The crewman continued, “The Pakistani Islamic Guard have detonated two nuclear bombs in New Delhi. Millions are dead.”
For a long moment they sat in stunned silence, then Decker turned to Milner.
“This is what you were talking about in Jerusalem, isn’t it?”
“Only the beginning,” Milner said as he reached over and hit the remote control to turn on the satellite television.
Immediately the screen showed the mushroom cloud of the first atomic bomb set off in New Delhi. The billowing cloud of debris seemed to roll back the sky like an immense scroll of ancient tattered parchment. Two days after the Pakistani Guard first warned of hidden nuclear weapons, the television network had set up remote cameras to run twenty-four hours a day outside the targeted cities just in case the Guard carried out its threats. Even from ten miles away, the camera began to shake violently as the earth trembled from the blast’s awesome shock wave. Several hundred yards in front of the camera a small two-story building vibrated with the quake and then collapsed. An instant later a bright flash on the screen marked the second explosion.
“That was the scene approximately one hour ago,” the network commentator said, his voice registering his horror, “as two atomic blasts, set off by the Pakistani Islamic Guard, rocked the Indian subcontinent.

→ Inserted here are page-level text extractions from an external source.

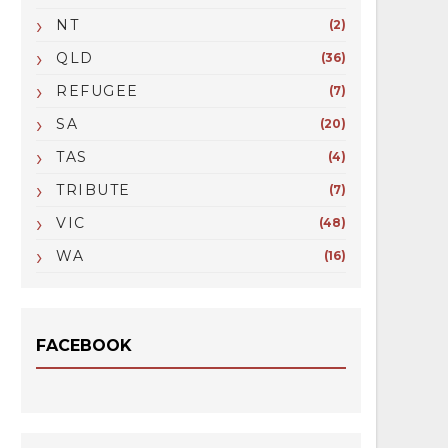
NT
(2)
QLD
(36)
REFUGEE
(7)
SA
(20)
TAS
(4)
TRIBUTE
(7)
VIC
(48)
WA
(16)
FACEBOOK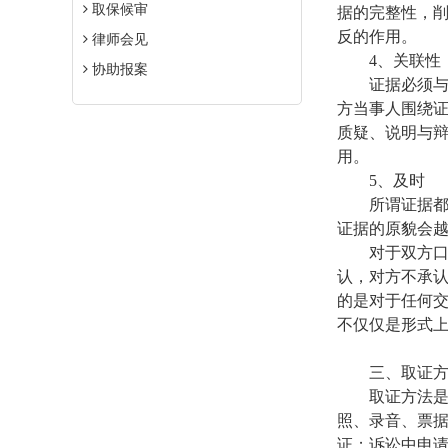
取保候审
据的完整性，
反的作用。
律师会见
4
、关联性
协助报案
证据必须
方
当事人围绕
质疑、说明与
用。
5
、及时
所谓证据
证据的原貌会
对于双方
认，对方不承
的是对于任何
不仅仅是形式
三、取证
取证方法
照、录音、票
证；诉讼中申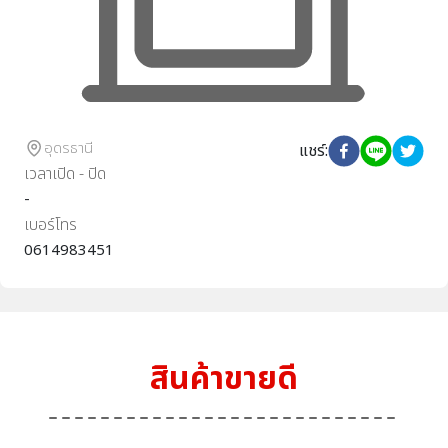
อุดรธานี
แชร์
:
เวลาเปิด - ปิด
-
เบอร์โทร
0614983451
สินค้าขายดี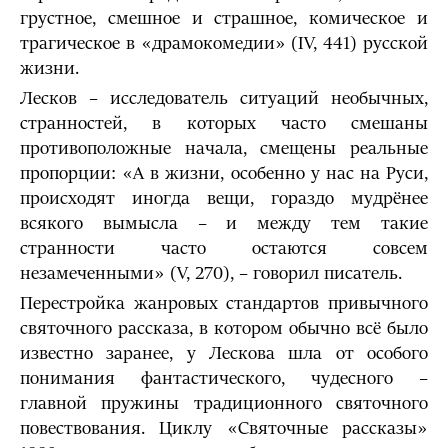
грустное, смешное и страшное, комическое и
трагическое в «драмокомедии» (IV, 441) русской
жизни.
Лесков – исследователь ситуаций необычных,
странностей, в которых часто смешаны
противоположные начала, смещены реальные
пропорции: «А в жизни, особенно у нас на Руси,
происходят иногда вещи, гораздо мудрёнее
всякого вымысла – и между тем такие
странности часто остаются совсем
незамеченными» (V, 270), – говорил писатель.
Перестройка жанровых стандартов привычного
святочного рассказа, в котором обычно всё было
известно заранее, у Лескова шла от особого
понимания фантастического, чудесного –
главной пружины традиционного святочного
повествования. Циклу «Святочные рассказы»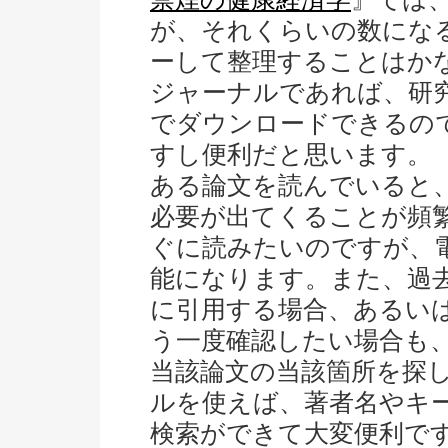
が、それくらいの数にな
ーして整理することはか
ジャーナルであれば、研究
でダウンロードできるの
すし便利だと思います。
ある論文を読んでいると
必要が出てくることが頻
ぐに読みたいのですが、
能になります。また、過
に引用する場合、あるい
う一度確認したい場合も
当該論文の当該箇所を探
ルを使えば、著者名やキ
検索ができて大変便利で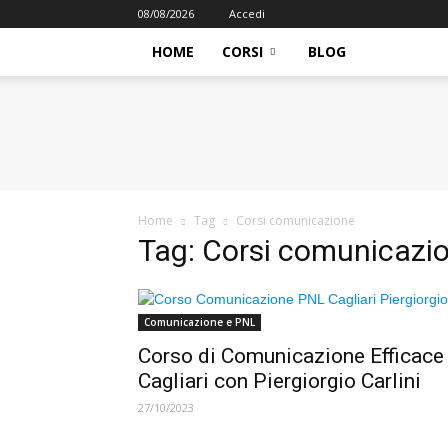
08/08/2026
Accedi
HOME
CORSI
BLOG
iFormazione
Home
Tag
Corsi comunicazione
Tag: Corsi comunicazi
Comunicazione e PNL
Corso di Comunicazione Efficace
Cagliari con Piergiorgio Carlini
27/10/2023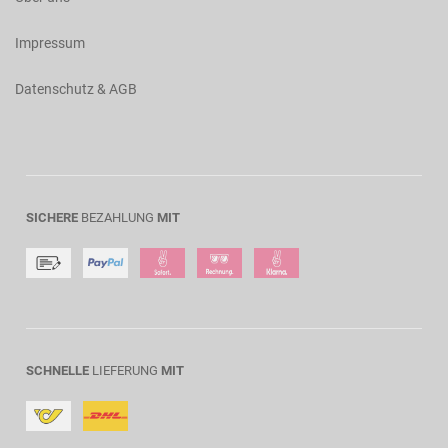
Impressum
Datenschutz & AGB
SICHERE
BEZAHLUNG
MIT
SCHNELLE
LIEFERUNG
MIT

It is believed that the action came in response to the successful interdiction of weapons into Pakistan from China and a new ultimatum issued by General Brooks, commander of UN forces in the region. According to sources close to the Pakistani Islamic Guard, leaders of the Guard were convinced that UN special forces were close to locating the bombs, which would have left little to prevent India from invading Pakistan.
“Within minutes of the explosions the Pakistani government strongly condemned the action by the Guard who, they repeated, are rogue forces not associated with the Pakistani government. But by then India had already retaliated, launching two nuclear-tipped missiles on Pakistan. Apparently prepared for such a response from India, China immediately launched interceptors, which successfully brought down the Indian missiles before they could reach their targets.